Every musical instrument has its heroes. Hendrix was the master of psychedelic electric blues/rock guitar. Jaco Pastorious revolutionized the fretless bass. Miles Davis and John Coltrane owned the trumpet and saxophone, respectively. These titles may not be exclusive, but they are indisputable. In our modern era, the fiddle has its own superstar. Eileen Ivers rocks four strings and a bow like no one else, ever.
Fairytale of New York
Before I go much further in my praise of Ms Ivers I should come clean on one note. In the name of full disclosure, she is my cousin. Specifically, Eileen is my second cousin on my mother’s side, once removed. Each of us is a first generation American child of Irish immigrants. She grew up in the Bronx, and I in Upstate, NY. However, we’ve never actually met. So, If I have a bias you can blame only genetics and a love of great music.
The Grammy winning virtuoso has made a massive and lasting impression on popular music. She was a founding member of the legendary Celtic group “Cherish the Ladies.” She even played lead fiddle for Riverdance. Her solo albums have built bridges between traditional Irish folk music, Classical and Jazz. She has delved into Rock and Pop music, performing with everyone from Patti Smith to Sting. And on social media, Eileen regularly treats fans to home videos in which she experiments with all of the above, and more.
Scatter the Light
Ivers’ new album “Scatter the Light” continues her exploration of both style and substance. There is a theme running through the record. Although the songs bravely venture across a wide swath of musical genres, they are tied together by a singular mission. “Scatter the Light” celebrates life, its beauty and its challenges.
The record consists mostly of original compositions. They alternate between vocal and instrumental pieces, each is inspirational in its own way. However, this is not simply a feel-good album. It is an examination of life, and life is not always easy. As such, “Scatter the Light” is as complex and layered as it is uplifting.
Lyrically the songs revel in both the glory and impermanence of the human experience. For example, on the opening track “Shine,” vocalist Matthew Mancuso sings, “As time flies, it leaves my shadow behind. So I’m gonna shine.” It is a deeply human, and deeply Irish view of our time here on Earth. Life and death are the Yin and Yang of Irish philosophy. We cannot appreciate the former without somehow embracing the latter. It’s in our DNA.
Other vocal tracks range from the touching “Hold my Hand” to the traditional Gospel songs “Go Tell it on the Mountain” and “Children Go.” Each receives a new and funky Ivers arrangement. The final track on the record is a sort of Celtic Hip-Hop hybrid. The rapper tells a disturbing, yet ultimately inspiring, autobiographical recount of surviving a sexual assault. The song reminds me a bit of the beat-poetry Jazz of Gil Scott-Heron. It is powerful.
On the instrumental tracks, the virtuoso fiddler shines. Each composition is rooted in Ivers’ signature Celtic sound, but none are content to stay solely in that lane. “Chase the Blues Away” is a cool four-piece jam. The band morphs Irish music into Jazz in the same way Béla Fleck transforms Bluegrass. “Gratitude” is a more traditional instrumental ballad, while “Zero G” is an upbeat reel. Each is structured and composed, but Eileen’s playing is exciting and improvisational.
“Road Trip” is another highlight. In just 3:16, the tune captures the celebratory and exploratory spirit of the whole record. It has horns, improv, and a little funk. Ivers even throws in an off-time jig in the bridge for good measure.

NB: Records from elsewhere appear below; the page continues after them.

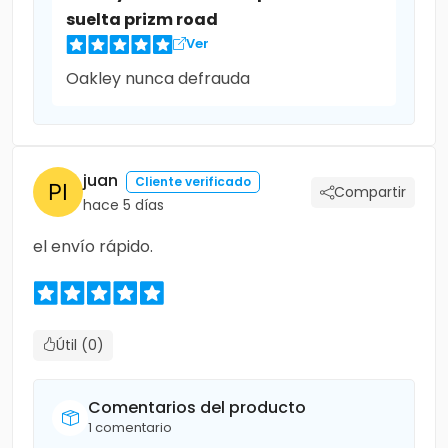
suelta prizm road
Ver
Oakley nunca defrauda
juan
Cliente verificado
Compartir
hace 5 días
el envío rápido.
Útil (0)
Comentarios del producto
1 comentario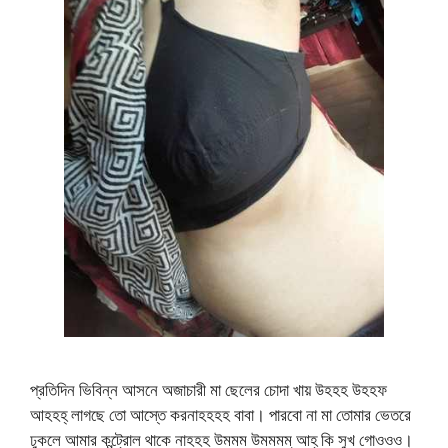
প্রতিদিন ভিবিন্ন আসনে অজাচারী মা ছেলের চোদা খায় উহহহ উহহফ
আহহহ্ লাগছে তো আস্তে করনাহহহহ বাবা। পারবো না মা তোমার ভেতরে
ঢুকলে আমার কন্ট্রোল থাকে নাহহহ উমমম উমমমম্ আহ্ কি সুখ গোওওও।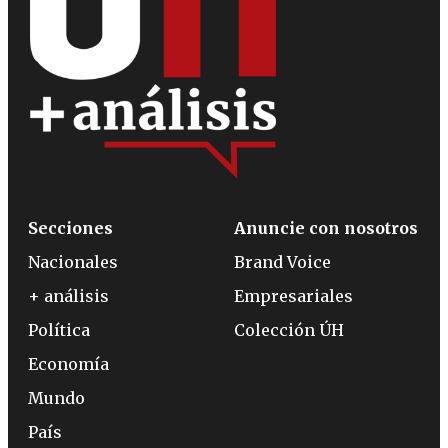
Secciones
Anuncie con nosotros
Nacionales
Brand Voice
+ análisis
Empresariales
Política
Colección ÚH
Economía
Mundo
País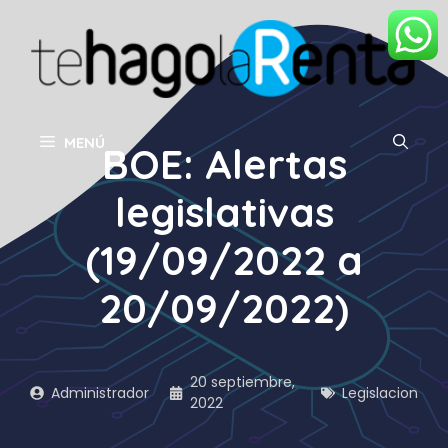
Saltar
al
contenido
MENÚ
BOE: Alertas
legislativas
(19/09/2022 a
20/09/2022)
20 septiembre,
Administrador
Legislacion
2022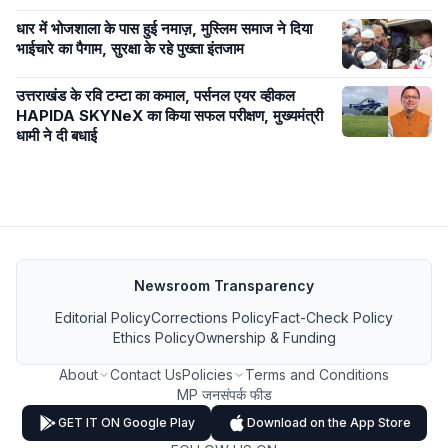
धार में भोजशाला के पास हुई नमाज़, मुस्लिम समाज ने दिया
भाईचारे का पैगाम, सुरक्षा के रहे पुख्ता इंतजाम
उत्तराखंड के रवि टम्टा का कमाल, पर्सनल एयर व्हीकल
HAPIDA SKYNeX का किया सफल परीक्षण, मुख्यमंत्री
धामी ने दी बधाई
Newsroom Transparency
Editorial Policy
Corrections Policy
Fact-Check Policy
Ethics Policy
Ownership & Funding
About
Contact Us
Policies
Terms and Conditions
MP जनसंपर्क फीड
GET IT ON Google Play
Download on the App Store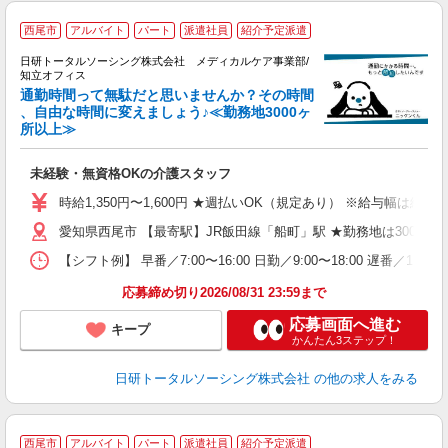
西尾市
アルバイト
パート
派遣社員
紹介予定派遣
日研トータルソーシング株式会社 メディカルケア事業部/
知立オフィス
通勤時間って無駄だと思いませんか？その時間
、自由な時間に変えましょう♪≪勤務地3000ヶ
所以上≫
に
入
未経験・無資格OKの介護スタッフ
未
婦
時給1,350円〜1,600円 ★週払いOK（規定あり） ※給与幅は経
～
愛知県西尾市 【最寄駅】JR飯田線「船町」駅 ★勤務地は3000
あ
日
【シフト例】 早番／7:00〜16:00 日勤／9:00〜18:00 
録
得
応募締め切り2026/08/31 23:59まで
応募画面へ進む
キープ
かんたん3ステップ！
日研トータルソーシング株式会社
の他の求人をみる
西尾市
アルバイト
パート
派遣社員
紹介予定派遣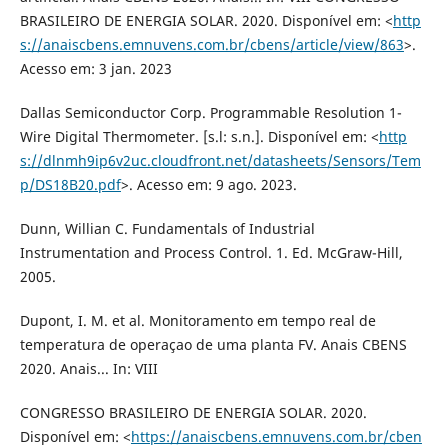
BRASILEIRO DE ENERGIA SOLAR. 2020. Disponível em: <
http
s://anaiscbens.emnuvens.com.br/cbens/article/view/863
>.
Acesso em: 3 jan. 2023
Dallas Semiconductor Corp. Programmable Resolution 1-
Wire Digital Thermometer. [s.l: s.n.]. Disponível em: <
http
s://dlnmh9ip6v2uc.cloudfront.net/datasheets/Sensors/Tem
p/DS18B20.pdf
>. Acesso em: 9 ago. 2023.
Dunn, Willian C. Fundamentals of Industrial
Instrumentation and Process Control. 1. Ed. McGraw-Hill,
2005.
Dupont, I. M. et al. Monitoramento em tempo real de
temperatura de operaçao de uma planta FV. Anais CBENS
2020. Anais... In: VIII
CONGRESSO BRASILEIRO DE ENERGIA SOLAR. 2020.
Disponível em: <
https://anaiscbens.emnuvens.com.br/cben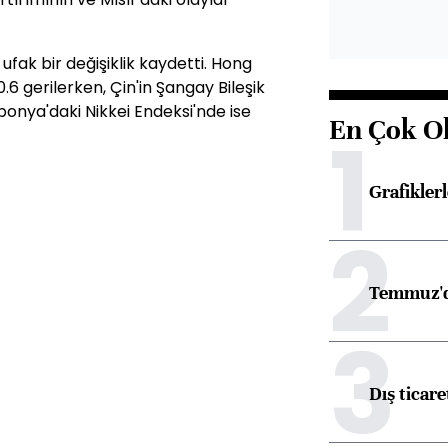
fak bir değişiklik kaydetti. Hong
6 gerilerken, Çin'in Şangay Bileşik
ponya'daki Nikkei Endeksi'nde ise
En Çok O
1
Grafikle
2
Temmuz'd
3
Dış ticare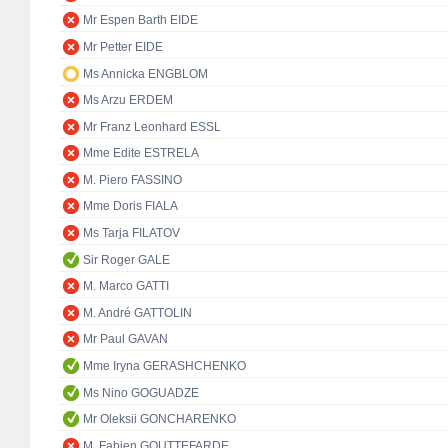
Mr Espen Barth EIDE
Mr Petter EIDE
Ms Annicka ENGBLOM
Ms Arzu ERDEM
Mr Franz Leonhard ESSL
Mme Edite ESTRELA
M. Piero FASSINO
Mme Doris FIALA
Ms Tarja FILATOV
Sir Roger GALE
M. Marco GATTI
M. André GATTOLIN
Mr Paul GAVAN
Mme Iryna GERASHCHENKO
Ms Nino GOGUADZE
Mr Oleksii GONCHARENKO
M. Fabien GOUTTEFARDE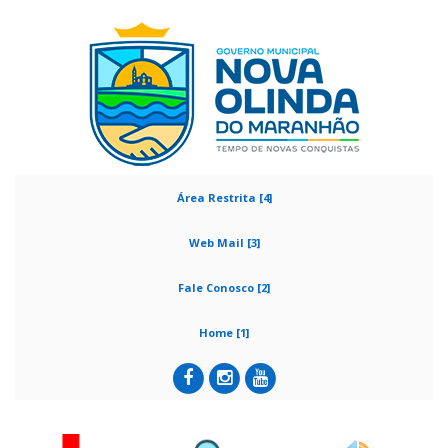
Área Restrita [4]
Web Mail [3]
Fale Conosco [2]
Home [1]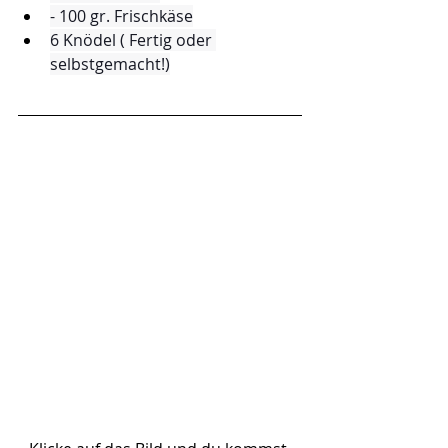
- 100 gr. Frischkäse
6 Knödel ( Fertig oder 
selbstgemacht!)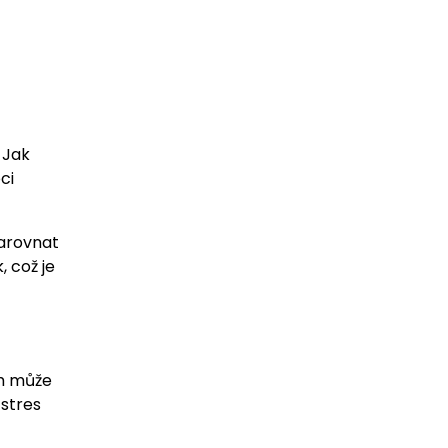
 Jak
ci
zarovnat
, což je
em může
 stres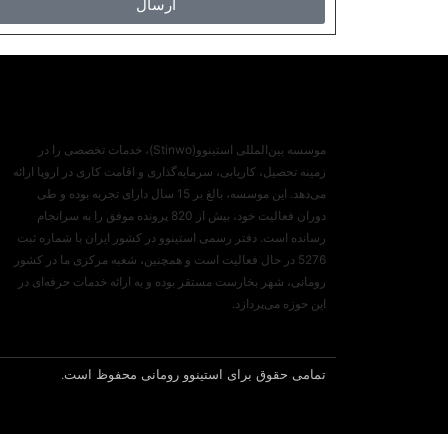
ارسال
موسسه بین‌المللی استینوو(Stinwo)، خدمات تخصصی را در
زمینه تحصیل، کاریابی، سرمایه‌گذاری و اقامت کاری در اروپا ارائه
می‌‌دهد. این موسسه، بالغ بر 15 سال دارای تجربه بوده و طی
دوران فعالیت خود، بیش از 820 پرونده موفق را به سرانجام
رسانده است. دفتر رسمی استینوو در کشور ایران با شماره ثبت
5276 در حال فعالیت است و همچنین، شعبه مرکزی ما در کشور
رومانی، شهر بخارست مستقر بوده و به ارائه خدمات حرفه‌ای در
این حوزه می‌پردازد.
تمامی حقوق برای استینوو رومانی محفوظ است.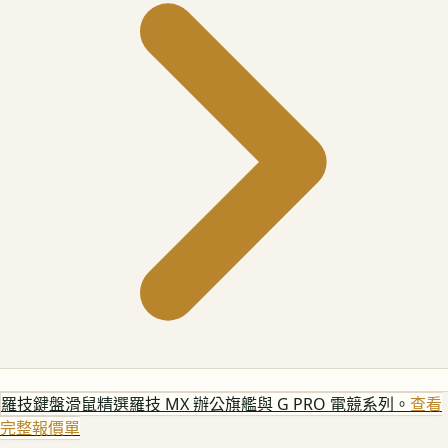
羅技鍵盤滑鼠
精選羅技 MX 辦公旗艦與 G PRO 電競系列。
查看
完整報價單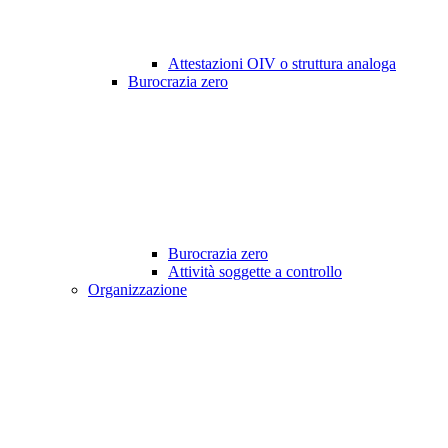
Attestazioni OIV o struttura analoga
Burocrazia zero
Burocrazia zero
Attività soggette a controllo
Organizzazione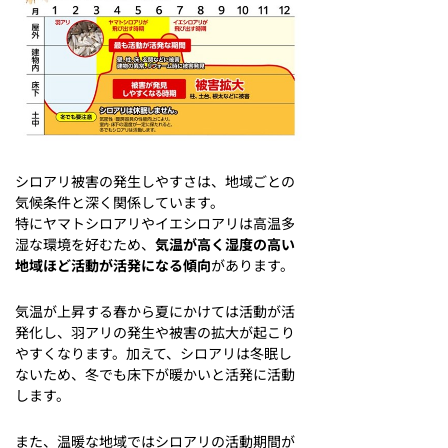
シロアリ被害の発生しやすさは、地域ごとの
気候条件と深く関係しています。
特にヤマトシロアリやイエシロアリは高温多
湿な環境を好むため、
気温が高く湿度の高い
地域ほど活動が活発になる傾向
があります。
気温が上昇する春から夏にかけては活動が活
発化し、羽アリの発生や被害の拡大が起こり
やすくなります。加えて、シロアリは冬眠し
ないため、冬でも床下が暖かいと活発に活動
します。
また、温暖な地域ではシロアリの活動期間が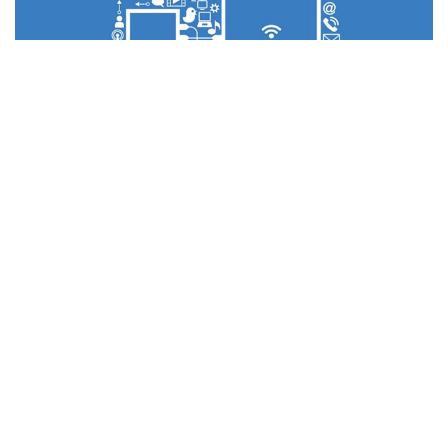
Ilustrasi teknologi informasi. (Google)
Oleh: Nofiardi Syarif
Mahasiswa Pasca Sarjana Universitas Andalas
Perkembangan komunikasi saat ini telah mengalami
banyak kemajuan yang luar biasa. Banyak hal dari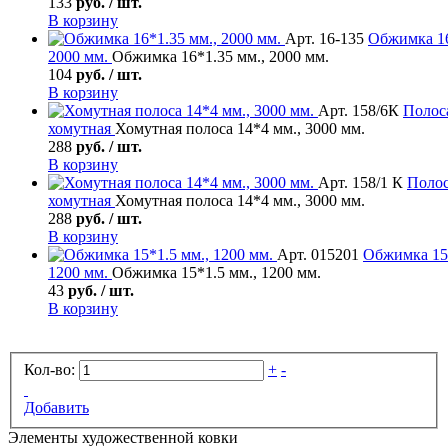
133
руб. / шт.
В корзину
Арт. 16-135
Обжимка
16
2000 мм.
Обжимка 16*1.35 мм., 2000 мм.
104
руб. / шт.
В корзину
Арт. 158/6К
Полос
хомутная
Хомутная полоса 14*4 мм., 3000 мм.
288
руб. / шт.
В корзину
Арт. 158/1 К
Поло
хомутная
Хомутная полоса 14*4 мм., 3000 мм.
288
руб. / шт.
В корзину
Арт. 015201
Обжимка
15
1200 мм.
Обжимка 15*1.5 мм., 1200 мм.
43
руб. / шт.
В корзину
Кол-во:
+
-
Добавить
Элементы художественной ковки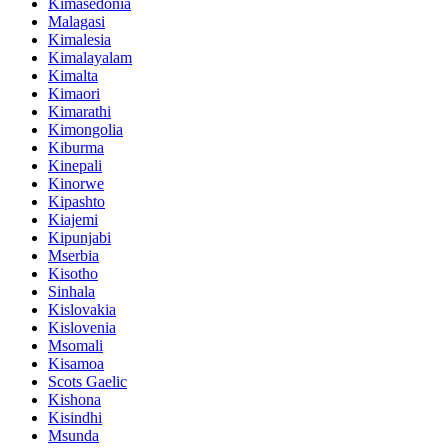
Kimasedonia
Malagasi
Kimalesia
Kimalayalam
Kimalta
Kimaori
Kimarathi
Kimongolia
Kiburma
Kinepali
Kinorwe
Kipashto
Kiajemi
Kipunjabi
Mserbia
Kisotho
Sinhala
Kislovakia
Kislovenia
Msomali
Kisamoa
Scots Gaelic
Kishona
Kisindhi
Msunda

Finally, on “Wah-Wah One Violin” the artist does not simply test the boundaries of her instrument, she destroys them. Although it sounds like a band jamming on a funky guitar groove, the song consists exclusively of multiple violin tracks. The beat, the bass, and groovy wah-wah chords are all played on the fiddle. The lead alternates between a structured melody and wild improvisation. The track is a ton of fun and uniquely Eileen Ivers.
“Scatter the Light” is joyous, experimental and emotionally complex. The album celebrates what it is to be human. Through music and words, Eileen Ivers and her band of expert musicians encourage the listener to embrace life, warts and all.